Bill Rogers
- Born: 1911 St Kilda, Victoria, Australia
- Died: 5 March 1992 Sydney
- Nationality: Australian

Career history
- 1934, 1936–1937, 1948–1949: Wimbledon Dons
- 1936–1938: Bristol Bulldogs
- 1948: Belle Vue Aces
- 1949: Southampton Saints

Individual honours
- 1932, 1947: Australian Solo Championship
- 1940: Victorian State Champion
- 1949: New South Wales State Champion

Team honours
- 1937: Provincial League winner

= Bill Rogers (speedway rider) =

Australian motorcycle speedway rider

William Rogers (1911 – 5 March 1992) was a motorcycle speedway rider from Australia. He was twice champion of Australia in 1932 and 1947 and earned 13 international caps for the Australia national speedway team.

== Biography==
Rogers, born in St Kilda, Victoria, won the 1932 Australian Solo Championship. He began his British leagues career after being persuaded by Vic Huxley to ride for Wimbledon Dons. He began riding for Wimbledon during the 1934 Speedway National League season, although he only made three appearances.

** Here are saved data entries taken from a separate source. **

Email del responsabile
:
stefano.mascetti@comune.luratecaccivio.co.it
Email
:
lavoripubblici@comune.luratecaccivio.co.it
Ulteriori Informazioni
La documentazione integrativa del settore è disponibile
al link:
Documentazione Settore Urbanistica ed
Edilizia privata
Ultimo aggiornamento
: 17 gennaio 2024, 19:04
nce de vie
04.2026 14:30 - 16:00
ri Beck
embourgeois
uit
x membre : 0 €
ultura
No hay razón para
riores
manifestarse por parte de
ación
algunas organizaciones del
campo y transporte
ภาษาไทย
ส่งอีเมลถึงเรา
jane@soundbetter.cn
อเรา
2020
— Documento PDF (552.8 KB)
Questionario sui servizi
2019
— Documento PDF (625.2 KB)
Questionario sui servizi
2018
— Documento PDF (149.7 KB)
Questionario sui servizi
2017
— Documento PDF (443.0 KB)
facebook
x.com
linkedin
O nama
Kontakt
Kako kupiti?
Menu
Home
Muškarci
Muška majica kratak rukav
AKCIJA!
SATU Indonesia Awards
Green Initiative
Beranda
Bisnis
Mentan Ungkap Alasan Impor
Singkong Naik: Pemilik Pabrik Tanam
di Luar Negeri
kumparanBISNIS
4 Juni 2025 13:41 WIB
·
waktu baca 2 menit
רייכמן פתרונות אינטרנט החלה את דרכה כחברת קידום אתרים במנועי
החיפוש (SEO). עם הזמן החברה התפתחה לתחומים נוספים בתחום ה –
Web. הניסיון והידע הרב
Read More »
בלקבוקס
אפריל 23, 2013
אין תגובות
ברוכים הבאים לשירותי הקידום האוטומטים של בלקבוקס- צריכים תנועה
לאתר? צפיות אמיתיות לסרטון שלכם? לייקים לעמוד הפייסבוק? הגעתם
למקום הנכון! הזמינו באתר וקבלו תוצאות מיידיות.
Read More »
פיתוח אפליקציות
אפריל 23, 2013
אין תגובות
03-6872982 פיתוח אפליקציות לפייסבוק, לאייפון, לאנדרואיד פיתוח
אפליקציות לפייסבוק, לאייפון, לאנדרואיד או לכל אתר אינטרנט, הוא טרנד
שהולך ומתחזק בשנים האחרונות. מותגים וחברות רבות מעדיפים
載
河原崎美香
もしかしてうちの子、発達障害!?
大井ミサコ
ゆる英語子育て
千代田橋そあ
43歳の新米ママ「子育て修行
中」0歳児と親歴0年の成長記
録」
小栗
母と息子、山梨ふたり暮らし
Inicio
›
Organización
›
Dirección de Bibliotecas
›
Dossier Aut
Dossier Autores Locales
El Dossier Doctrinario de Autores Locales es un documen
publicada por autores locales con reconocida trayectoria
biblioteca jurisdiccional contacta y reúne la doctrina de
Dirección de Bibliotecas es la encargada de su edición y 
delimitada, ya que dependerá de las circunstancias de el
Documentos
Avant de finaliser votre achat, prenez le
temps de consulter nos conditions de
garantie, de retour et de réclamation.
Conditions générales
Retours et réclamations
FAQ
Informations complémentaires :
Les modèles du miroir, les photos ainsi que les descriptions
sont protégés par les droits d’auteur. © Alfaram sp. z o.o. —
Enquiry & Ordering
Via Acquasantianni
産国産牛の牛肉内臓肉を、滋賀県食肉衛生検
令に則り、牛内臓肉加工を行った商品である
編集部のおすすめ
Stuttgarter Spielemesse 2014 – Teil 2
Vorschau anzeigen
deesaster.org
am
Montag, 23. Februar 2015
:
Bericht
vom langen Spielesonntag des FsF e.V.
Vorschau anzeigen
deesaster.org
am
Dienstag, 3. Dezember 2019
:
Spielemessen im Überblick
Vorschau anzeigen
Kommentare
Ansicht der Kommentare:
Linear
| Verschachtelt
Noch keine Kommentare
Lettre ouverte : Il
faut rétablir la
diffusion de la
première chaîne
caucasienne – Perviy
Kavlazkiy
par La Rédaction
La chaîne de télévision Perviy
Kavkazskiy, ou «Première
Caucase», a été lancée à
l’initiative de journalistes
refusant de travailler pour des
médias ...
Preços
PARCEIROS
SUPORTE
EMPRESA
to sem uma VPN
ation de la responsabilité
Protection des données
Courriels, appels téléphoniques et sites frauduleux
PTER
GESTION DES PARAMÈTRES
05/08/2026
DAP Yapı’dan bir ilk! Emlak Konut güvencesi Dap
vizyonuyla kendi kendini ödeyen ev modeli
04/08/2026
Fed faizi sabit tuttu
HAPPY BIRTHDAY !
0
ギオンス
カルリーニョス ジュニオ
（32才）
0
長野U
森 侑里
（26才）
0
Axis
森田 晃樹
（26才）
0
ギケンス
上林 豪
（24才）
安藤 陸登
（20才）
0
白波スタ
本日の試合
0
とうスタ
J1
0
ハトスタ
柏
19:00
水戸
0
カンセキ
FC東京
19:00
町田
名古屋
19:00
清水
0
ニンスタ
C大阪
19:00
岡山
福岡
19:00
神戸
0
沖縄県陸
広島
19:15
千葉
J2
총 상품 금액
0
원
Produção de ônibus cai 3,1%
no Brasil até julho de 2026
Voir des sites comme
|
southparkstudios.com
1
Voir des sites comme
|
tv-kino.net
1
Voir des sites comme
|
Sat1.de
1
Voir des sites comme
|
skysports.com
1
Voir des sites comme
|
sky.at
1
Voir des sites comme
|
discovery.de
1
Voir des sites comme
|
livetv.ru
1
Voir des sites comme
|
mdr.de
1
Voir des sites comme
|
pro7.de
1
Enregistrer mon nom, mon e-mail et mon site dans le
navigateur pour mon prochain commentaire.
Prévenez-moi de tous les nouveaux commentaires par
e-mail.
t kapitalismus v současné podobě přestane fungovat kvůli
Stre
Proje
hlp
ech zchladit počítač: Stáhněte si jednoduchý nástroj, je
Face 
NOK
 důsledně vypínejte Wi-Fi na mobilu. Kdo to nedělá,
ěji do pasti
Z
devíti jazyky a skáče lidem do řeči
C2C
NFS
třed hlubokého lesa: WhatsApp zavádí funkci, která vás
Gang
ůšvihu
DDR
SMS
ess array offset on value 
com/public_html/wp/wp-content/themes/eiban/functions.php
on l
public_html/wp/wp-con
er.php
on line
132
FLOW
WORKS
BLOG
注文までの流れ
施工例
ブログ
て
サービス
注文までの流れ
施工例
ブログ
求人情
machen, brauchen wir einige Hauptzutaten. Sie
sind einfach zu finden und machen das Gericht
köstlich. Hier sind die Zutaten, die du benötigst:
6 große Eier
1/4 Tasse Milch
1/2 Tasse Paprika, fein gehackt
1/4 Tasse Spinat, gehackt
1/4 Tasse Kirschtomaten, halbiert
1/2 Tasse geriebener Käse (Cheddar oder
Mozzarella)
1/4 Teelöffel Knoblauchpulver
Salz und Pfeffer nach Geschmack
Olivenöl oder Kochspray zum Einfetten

Rogers missed the 1935 season because of a broken leg but returned to England in 1936. Wimbledon then loaned him out to Bristol Bulldogs for the 1936 Provincial Speedway League season, where he achieved a 9.15 average.

Rogers became a popular rider at Bristol, spending two more seasons with them in 1937 and winning the league title with the club) and in 1938, but had his season ended in 1938 by another broken leg.

It would be Rogers' last season in the United Kingdom for ten years, after missing most of them because of World War II and then riding in Australia. He won a second Australian national title in 1947. In 1948, he returned to the UK to ride for Belle Vue Aces and then had one final season in 1949 with Southampton Saints.